Algo similar aconteceu no “Face Oculta”. Num caso construído sem provas e baseado no relato em segunda mão de Ana Paula Vitorino, alegou-se que Mário Lino acedeu a um pedido ilícito de Vara mas o ex-ministro alegadamente cúmplice nem sequer foi constituído arguido. Porquê? Porque se calculou que, sem provas, sem prejuízo para o Estado, sem mais nada a não ser uma conversa que se diz ter existido com um certo sentido subjectivo, não seria possível fazer-se a Mário Lino o que se ia fazer a Vara – nem se podia fazer a Vara alguma coisa sem por tabela Lino ter de levar igual ou até pior. O temor e tremor de acusar e prender um ex-ministro exclusivamente com provas indirectas e sem qualquer possibilidade de o relacionar com algum proveito material, ou outro, arriscava boicotar a vingança destinada ao asqueroso socialista que tinha ousado ir para o BCP como administrador depois do caos para onde o banco foi arrastado por Jardim Gonçalves e Paulo Teixeira Pinto.
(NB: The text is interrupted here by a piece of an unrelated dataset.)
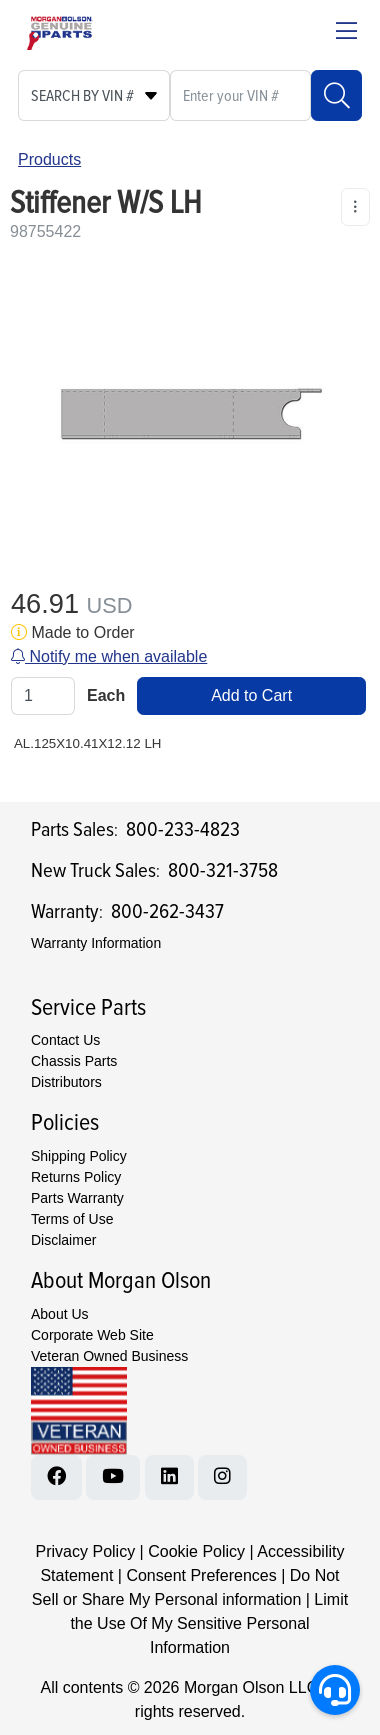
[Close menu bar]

Num certo dia de um certo mês de 2013, Rosário Teixeira e Joana Marques Vidal encontraram-se, a sós ou acompanhados por outros procuradores, e decidiram que era desta que o inimigo nº 1 da oligarquia portuguesa ia ser apanhado, linchado e enterrado. Nessa reunião, adivinho, tomaram decisões sobre a mãe de Sócrates e sobre os ministros e secretários de Estado ligados a Sócrates. Seria possível deter a frágil senhora, levá-la algemada para ser interrogada pelo Carlos Alexandre e de lá ter de mandá-la na ramona para uma prisão feminina qualquer? Isso causaria demasiado ruído mediático, correndo-se o risco de gerar antipatia contra a PGR e simpatia a favor de Sócrates.
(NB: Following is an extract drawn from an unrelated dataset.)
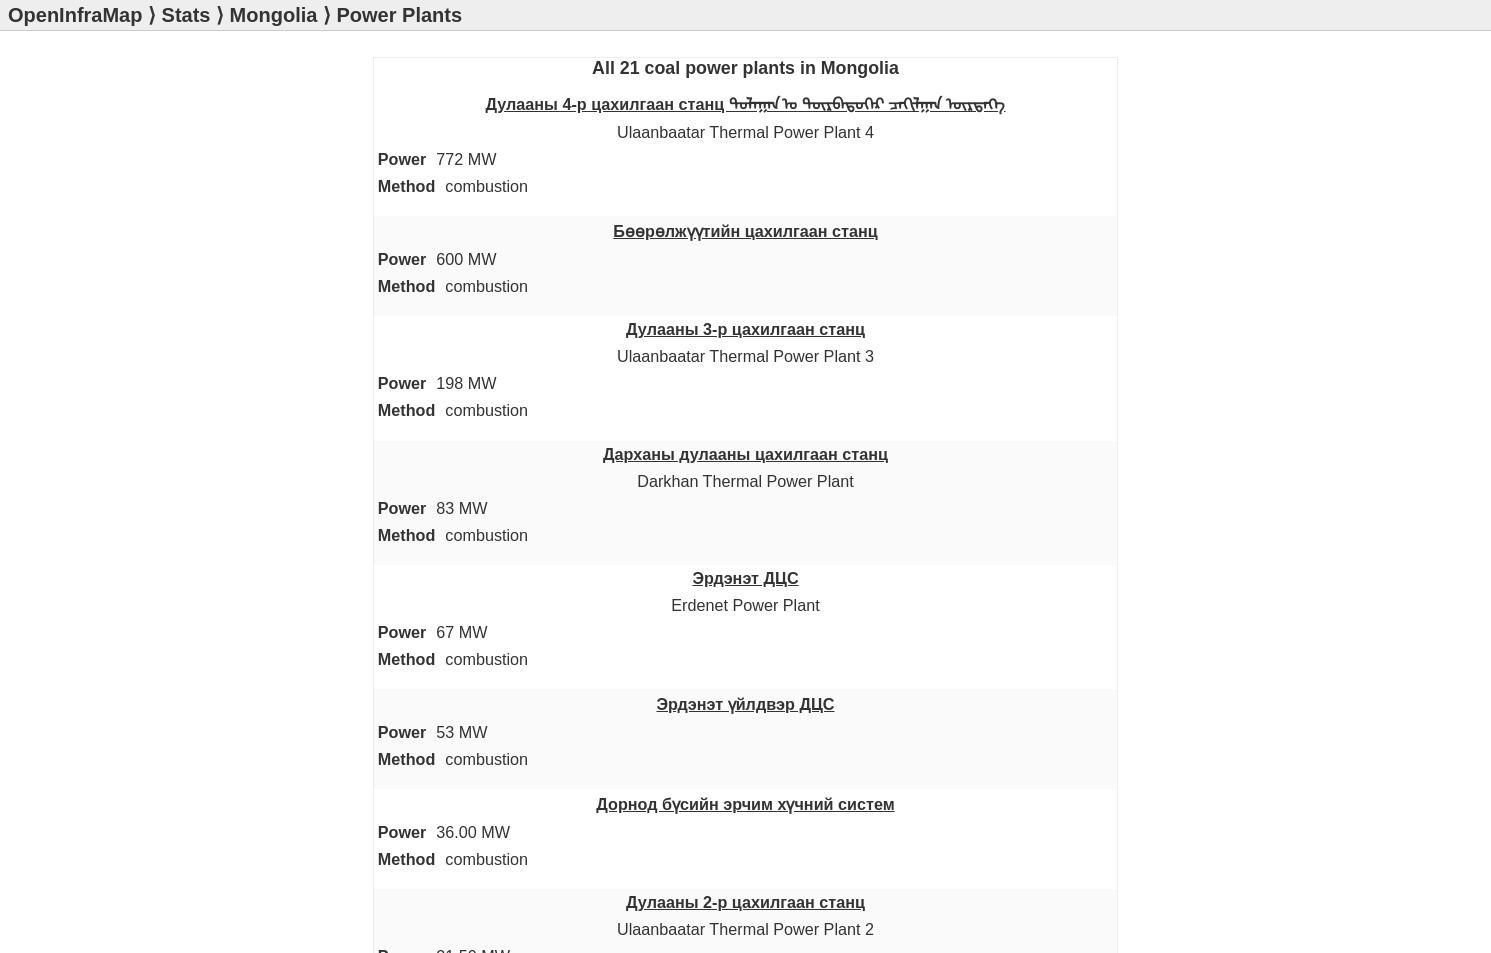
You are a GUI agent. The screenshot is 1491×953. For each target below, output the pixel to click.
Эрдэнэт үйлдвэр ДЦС (746, 704)
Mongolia (274, 15)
Pelo que se decidiu logo ali, imagino, que a pessoa que se iria apontar como tendo sido cúmplice principal de uma transacção fraudulenta no mais grave caso de suspeita de corrupção da História de Portugal iria ficar de fora do processo. E quanto às dezenas de ex-governantes que iriam ser apontados também como cúmplices de decisões supostamente vendidas por milhões vindos do Grupo Lena, do BES ou de quem a acusação se lembrasse de inventar? Idem, aspas, não haveria logística para serem investigados e nem tal era preciso, antes pelo contrário. A aventura seria triunfal mesmo que apenas decapitasse uma das cabeças da Hidra, a mais apetecida. Aumentar o número de arguidos com responsabilidades nos Executivos socráticos traria mais atrasos, mais dúvidas, mas riscos de se perceber que toda essa gente estava a ser presa para ser investigada, devassada e assassinada política e socialmente. Ter Sócrates como troféu de caça, mesmo que dali por não sei quantos anos ele acabasse condenado apenas por fraude fiscal, era só o que interessava garantir. A “Operação Marquês”, logo a partir da sua detenção para ser interrogado, iria ser a sua condenação instantânea sem ser preciso ficar dependente dos volúveis juízes. Os restantes alvos seriam atingidos por associação e contágio.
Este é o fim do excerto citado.